**RECORDS:**
..........

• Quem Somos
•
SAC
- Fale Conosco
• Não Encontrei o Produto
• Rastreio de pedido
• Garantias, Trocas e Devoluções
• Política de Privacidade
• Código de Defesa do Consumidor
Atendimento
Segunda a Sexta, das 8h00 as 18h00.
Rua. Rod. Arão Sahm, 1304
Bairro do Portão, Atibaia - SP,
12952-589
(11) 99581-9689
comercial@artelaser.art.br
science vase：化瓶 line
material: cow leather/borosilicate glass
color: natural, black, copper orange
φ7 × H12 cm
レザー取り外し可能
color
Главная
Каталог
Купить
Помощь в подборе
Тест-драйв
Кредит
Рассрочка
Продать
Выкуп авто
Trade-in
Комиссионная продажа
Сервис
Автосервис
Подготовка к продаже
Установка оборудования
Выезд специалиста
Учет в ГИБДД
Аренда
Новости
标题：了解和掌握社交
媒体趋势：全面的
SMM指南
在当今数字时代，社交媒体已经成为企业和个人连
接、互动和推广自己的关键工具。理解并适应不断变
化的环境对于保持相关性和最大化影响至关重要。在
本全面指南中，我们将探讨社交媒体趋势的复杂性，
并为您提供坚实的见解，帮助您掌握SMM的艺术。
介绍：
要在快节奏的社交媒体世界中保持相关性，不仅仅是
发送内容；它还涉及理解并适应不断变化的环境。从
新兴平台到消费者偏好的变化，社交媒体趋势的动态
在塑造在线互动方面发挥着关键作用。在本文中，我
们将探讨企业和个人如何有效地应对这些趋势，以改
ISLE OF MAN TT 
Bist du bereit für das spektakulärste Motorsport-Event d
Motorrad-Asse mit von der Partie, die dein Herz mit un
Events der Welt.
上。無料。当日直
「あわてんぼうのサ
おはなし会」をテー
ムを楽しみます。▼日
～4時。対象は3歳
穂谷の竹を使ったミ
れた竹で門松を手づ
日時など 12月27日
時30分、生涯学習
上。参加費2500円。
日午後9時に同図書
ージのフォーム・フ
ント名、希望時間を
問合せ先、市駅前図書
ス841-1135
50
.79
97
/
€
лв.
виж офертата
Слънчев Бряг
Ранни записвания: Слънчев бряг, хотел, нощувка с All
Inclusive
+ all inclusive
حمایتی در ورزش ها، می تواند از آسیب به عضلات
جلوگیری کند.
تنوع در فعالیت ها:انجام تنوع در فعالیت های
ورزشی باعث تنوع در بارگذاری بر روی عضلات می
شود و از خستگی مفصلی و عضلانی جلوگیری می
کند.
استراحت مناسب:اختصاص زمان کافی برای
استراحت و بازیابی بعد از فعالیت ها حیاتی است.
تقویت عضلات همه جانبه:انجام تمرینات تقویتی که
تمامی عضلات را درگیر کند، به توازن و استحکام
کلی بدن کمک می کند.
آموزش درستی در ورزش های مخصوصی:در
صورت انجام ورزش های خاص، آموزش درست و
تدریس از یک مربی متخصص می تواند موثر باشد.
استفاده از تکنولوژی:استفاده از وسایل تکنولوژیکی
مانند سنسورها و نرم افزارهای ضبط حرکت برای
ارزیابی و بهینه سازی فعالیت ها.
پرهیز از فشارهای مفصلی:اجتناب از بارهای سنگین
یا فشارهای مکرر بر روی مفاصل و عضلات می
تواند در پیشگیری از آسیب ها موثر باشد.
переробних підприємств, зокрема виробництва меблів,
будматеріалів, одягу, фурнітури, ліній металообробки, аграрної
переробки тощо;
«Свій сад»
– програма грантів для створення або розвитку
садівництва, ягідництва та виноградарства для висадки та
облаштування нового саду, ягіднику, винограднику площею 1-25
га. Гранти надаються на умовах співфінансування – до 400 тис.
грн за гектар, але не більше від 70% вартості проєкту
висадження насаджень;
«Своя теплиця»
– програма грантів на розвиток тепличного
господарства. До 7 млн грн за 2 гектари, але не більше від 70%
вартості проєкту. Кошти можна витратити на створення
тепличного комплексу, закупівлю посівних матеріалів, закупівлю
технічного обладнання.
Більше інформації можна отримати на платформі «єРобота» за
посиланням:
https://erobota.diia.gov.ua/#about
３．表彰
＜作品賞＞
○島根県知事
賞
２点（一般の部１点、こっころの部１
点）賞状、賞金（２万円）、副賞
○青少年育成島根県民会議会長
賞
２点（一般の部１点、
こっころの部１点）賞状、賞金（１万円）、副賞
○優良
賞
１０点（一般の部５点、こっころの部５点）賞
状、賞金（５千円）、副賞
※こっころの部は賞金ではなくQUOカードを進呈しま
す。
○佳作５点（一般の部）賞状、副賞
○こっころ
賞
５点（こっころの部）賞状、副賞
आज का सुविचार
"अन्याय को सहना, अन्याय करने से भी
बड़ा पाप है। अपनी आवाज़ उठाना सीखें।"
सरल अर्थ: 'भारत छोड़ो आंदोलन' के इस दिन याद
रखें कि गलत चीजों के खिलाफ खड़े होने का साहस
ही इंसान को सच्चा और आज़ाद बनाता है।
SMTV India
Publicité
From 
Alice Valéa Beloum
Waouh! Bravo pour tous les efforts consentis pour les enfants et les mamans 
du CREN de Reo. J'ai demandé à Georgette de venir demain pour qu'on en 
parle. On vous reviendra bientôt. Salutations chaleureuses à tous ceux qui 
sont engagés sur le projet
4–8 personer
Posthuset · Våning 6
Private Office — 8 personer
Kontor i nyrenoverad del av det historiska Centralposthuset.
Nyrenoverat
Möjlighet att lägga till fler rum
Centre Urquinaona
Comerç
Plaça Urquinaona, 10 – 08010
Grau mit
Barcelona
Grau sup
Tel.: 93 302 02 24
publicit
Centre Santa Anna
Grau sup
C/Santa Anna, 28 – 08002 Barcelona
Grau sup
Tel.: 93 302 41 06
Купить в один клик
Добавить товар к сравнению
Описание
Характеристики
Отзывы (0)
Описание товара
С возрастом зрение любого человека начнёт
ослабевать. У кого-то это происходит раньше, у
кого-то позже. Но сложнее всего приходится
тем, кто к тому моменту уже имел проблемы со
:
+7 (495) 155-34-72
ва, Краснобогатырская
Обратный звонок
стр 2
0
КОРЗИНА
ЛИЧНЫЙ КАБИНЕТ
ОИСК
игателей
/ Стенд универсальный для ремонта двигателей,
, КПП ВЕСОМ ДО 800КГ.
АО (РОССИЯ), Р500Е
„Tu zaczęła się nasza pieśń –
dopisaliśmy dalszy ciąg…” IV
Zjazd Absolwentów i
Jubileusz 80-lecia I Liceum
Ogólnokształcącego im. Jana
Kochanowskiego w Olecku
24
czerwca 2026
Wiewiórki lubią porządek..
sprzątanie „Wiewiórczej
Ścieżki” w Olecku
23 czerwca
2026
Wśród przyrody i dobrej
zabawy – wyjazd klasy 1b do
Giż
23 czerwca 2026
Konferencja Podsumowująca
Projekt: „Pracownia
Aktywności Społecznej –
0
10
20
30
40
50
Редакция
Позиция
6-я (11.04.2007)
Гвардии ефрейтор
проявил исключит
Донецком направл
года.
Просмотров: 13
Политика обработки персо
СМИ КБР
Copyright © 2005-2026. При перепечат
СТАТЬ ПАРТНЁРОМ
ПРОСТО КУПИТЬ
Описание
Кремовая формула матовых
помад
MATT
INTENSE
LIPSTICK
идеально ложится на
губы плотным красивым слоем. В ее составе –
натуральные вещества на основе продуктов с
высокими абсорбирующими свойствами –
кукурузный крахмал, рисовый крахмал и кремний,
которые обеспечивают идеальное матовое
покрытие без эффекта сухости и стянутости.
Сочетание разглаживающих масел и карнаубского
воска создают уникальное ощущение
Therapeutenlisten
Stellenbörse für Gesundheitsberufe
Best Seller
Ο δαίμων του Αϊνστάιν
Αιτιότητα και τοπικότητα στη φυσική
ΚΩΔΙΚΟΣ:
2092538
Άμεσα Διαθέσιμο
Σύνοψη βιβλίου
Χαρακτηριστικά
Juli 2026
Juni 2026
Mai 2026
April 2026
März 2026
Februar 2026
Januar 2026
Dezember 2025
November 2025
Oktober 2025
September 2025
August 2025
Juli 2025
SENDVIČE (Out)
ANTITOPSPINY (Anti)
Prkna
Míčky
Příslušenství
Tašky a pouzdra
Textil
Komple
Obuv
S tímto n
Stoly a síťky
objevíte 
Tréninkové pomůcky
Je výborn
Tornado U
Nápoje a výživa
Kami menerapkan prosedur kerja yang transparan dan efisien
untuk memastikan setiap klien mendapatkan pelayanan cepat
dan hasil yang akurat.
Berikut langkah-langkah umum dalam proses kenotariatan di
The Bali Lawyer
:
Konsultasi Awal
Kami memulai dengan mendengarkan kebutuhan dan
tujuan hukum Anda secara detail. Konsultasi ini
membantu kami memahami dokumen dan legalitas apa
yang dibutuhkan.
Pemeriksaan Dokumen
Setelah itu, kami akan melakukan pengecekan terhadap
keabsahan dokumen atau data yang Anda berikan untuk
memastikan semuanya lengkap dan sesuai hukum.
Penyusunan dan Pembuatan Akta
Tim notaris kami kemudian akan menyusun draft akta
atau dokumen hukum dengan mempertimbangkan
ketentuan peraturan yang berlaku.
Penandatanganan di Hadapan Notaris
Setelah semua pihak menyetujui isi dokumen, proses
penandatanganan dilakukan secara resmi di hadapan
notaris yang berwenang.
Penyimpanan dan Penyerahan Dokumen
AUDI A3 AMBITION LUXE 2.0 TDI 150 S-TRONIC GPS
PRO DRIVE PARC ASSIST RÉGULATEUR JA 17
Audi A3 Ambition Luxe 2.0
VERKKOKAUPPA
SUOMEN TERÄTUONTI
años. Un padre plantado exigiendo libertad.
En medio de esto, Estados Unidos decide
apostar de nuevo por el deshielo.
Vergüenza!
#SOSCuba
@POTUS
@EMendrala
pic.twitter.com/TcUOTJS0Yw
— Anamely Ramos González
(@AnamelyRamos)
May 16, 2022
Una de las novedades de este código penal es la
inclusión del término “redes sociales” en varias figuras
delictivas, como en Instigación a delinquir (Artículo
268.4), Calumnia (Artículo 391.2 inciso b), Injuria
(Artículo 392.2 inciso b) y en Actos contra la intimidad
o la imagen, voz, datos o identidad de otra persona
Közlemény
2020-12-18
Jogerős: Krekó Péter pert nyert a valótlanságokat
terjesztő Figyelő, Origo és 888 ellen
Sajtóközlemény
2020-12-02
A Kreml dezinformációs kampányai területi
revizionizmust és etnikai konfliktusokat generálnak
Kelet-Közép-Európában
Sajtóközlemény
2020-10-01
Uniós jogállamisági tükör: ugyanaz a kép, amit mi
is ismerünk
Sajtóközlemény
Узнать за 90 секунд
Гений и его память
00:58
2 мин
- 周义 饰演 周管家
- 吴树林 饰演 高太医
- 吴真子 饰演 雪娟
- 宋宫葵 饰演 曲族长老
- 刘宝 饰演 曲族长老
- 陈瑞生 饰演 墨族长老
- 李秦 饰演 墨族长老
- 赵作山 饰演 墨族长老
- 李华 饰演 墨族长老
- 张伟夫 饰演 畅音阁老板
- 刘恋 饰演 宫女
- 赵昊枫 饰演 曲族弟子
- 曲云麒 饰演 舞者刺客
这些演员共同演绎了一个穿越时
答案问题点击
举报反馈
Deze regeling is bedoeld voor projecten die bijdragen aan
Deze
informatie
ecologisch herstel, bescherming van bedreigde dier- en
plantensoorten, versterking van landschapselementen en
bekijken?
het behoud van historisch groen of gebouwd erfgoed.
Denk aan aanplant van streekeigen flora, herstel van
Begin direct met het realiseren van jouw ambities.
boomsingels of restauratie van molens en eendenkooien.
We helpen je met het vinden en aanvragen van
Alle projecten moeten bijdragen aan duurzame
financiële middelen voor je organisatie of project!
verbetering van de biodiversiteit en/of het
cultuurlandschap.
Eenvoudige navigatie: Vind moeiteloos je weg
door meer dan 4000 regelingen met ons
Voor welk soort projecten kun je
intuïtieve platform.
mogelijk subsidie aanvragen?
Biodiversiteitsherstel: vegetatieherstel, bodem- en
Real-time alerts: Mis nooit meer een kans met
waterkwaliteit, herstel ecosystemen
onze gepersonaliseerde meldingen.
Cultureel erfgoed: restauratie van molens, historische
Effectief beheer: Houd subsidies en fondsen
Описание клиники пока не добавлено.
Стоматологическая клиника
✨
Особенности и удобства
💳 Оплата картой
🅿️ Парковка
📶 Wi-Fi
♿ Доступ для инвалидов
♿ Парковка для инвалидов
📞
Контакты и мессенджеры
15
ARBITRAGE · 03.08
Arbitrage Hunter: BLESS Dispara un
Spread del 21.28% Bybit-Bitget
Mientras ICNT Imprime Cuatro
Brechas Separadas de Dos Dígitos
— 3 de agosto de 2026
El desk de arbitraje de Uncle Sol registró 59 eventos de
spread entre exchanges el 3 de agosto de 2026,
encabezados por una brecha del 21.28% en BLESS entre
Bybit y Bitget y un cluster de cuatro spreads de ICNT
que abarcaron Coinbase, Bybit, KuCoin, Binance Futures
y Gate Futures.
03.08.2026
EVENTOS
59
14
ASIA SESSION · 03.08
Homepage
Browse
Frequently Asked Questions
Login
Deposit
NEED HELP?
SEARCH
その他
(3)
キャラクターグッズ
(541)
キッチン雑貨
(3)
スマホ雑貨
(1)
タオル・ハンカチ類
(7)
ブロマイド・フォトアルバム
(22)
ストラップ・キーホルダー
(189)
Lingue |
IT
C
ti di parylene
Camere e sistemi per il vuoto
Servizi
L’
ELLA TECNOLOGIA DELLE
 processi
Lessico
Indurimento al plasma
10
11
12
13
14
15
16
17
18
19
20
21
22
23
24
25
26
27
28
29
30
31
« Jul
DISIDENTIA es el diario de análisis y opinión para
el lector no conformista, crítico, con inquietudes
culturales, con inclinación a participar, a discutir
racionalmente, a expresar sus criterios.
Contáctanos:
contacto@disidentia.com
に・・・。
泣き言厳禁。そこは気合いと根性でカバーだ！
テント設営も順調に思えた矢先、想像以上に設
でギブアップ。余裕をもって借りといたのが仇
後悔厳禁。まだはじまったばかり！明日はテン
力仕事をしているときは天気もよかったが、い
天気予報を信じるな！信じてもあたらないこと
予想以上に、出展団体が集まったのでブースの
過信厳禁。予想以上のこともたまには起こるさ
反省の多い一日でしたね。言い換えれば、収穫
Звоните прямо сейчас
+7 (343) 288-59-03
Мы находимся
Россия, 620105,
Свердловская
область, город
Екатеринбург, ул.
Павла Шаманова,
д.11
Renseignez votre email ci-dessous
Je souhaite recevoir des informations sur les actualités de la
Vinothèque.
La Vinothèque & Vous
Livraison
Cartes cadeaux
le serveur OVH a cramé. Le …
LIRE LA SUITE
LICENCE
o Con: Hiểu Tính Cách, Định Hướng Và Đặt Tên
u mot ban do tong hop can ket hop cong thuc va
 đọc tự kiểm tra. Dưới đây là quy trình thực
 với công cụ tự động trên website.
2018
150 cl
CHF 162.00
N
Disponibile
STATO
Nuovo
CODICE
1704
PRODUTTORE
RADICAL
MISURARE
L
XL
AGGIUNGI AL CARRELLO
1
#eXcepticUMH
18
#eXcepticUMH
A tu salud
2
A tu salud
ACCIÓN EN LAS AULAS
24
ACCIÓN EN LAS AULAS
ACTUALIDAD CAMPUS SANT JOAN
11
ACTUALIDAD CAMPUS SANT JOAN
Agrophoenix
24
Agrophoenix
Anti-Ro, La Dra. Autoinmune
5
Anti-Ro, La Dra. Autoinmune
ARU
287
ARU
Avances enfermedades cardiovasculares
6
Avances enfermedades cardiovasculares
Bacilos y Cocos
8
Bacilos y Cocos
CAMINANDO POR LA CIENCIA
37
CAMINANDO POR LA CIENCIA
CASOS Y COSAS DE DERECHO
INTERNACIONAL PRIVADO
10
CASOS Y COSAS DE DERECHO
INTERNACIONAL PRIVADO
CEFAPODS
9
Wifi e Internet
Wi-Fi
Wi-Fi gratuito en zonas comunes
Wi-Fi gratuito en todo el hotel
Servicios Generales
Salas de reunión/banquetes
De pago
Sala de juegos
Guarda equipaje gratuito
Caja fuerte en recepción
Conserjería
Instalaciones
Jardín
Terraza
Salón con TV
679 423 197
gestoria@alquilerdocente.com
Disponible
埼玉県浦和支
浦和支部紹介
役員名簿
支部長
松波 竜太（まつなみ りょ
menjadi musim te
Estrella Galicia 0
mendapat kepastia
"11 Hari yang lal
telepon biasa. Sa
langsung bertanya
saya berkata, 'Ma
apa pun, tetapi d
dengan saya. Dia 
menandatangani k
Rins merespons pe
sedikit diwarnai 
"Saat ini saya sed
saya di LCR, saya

..........

**TASK GOAL:** What you return should be the lines from the beginning of the records through the one that contains "استراحت و بازیابی بعد از فعالیت ها حیاتی است.", repeated exactly and with no additions.

**OUTPUT BELOW:**
• Quem Somos
•
SAC
- Fale Conosco
• Não Encontrei o Produto
• Rastreio de pedido
• Garantias, Trocas e Devoluções
• Política de Privacidade
• Código de Defesa do Consumidor
Atendimento
Segunda a Sexta, das 8h00 as 18h00.
Rua. Rod. Arão Sahm, 1304
Bairro do Portão, Atibaia - SP,
12952-589
(11) 99581-9689
comercial@artelaser.art.br
science vase：化瓶 line
material: cow leather/borosilicate glass
color: natural, black, copper orange
φ7 × H12 cm
レザー取り外し可能
color
Главная
Каталог
Купить
Помощь в подборе
Тест-драйв
Кредит
Рассрочка
Продать
Выкуп авто
Trade-in
Комиссионная продажа
Сервис
Автосервис
Подготовка к продаже
Установка оборудования
Выезд специалиста
Учет в ГИБДД
Аренда
Новости
标题：了解和掌握社交
媒体趋势：全面的
SMM指南
在当今数字时代，社交媒体已经成为企业和个人连
接、互动和推广自己的关键工具。理解并适应不断变
化的环境对于保持相关性和最大化影响至关重要。在
本全面指南中，我们将探讨社交媒体趋势的复杂性，
并为您提供坚实的见解，帮助您掌握SMM的艺术。
介绍：
要在快节奏的社交媒体世界中保持相关性，不仅仅是
发送内容；它还涉及理解并适应不断变化的环境。从
新兴平台到消费者偏好的变化，社交媒体趋势的动态
在塑造在线互动方面发挥着关键作用。在本文中，我
们将探讨企业和个人如何有效地应对这些趋势，以改
ISLE OF MAN TT 
Bist du bereit für das spektakulärste Motorsport-Event d
Motorrad-Asse mit von der Partie, die dein Herz mit un
Events der Welt.
上。無料。当日直
「あわてんぼうのサ
おはなし会」をテー
ムを楽しみます。▼日
～4時。対象は3歳
穂谷の竹を使ったミ
れた竹で門松を手づ
日時など 12月27日
時30分、生涯学習
上。参加費2500円。
日午後9時に同図書
ージのフォーム・フ
ント名、希望時間を
問合せ先、市駅前図書
ス841-1135
50
.79
97
/
€
лв.
виж офертата
Слънчев Бряг
Ранни записвания: Слънчев бряг, хотел, нощувка с All
Inclusive
+ all inclusive
حمایتی در ورزش ها، می تواند از آسیب به عضلات
جلوگیری کند.
تنوع در فعالیت ها:انجام تنوع در فعالیت های
ورزشی باعث تنوع در بارگذاری بر روی عضلات می
شود و از خستگی مفصلی و عضلانی جلوگیری می
کند.
استراحت مناسب:اختصاص زمان کافی برای
استراحت و بازیابی بعد از فعالیت ها حیاتی است.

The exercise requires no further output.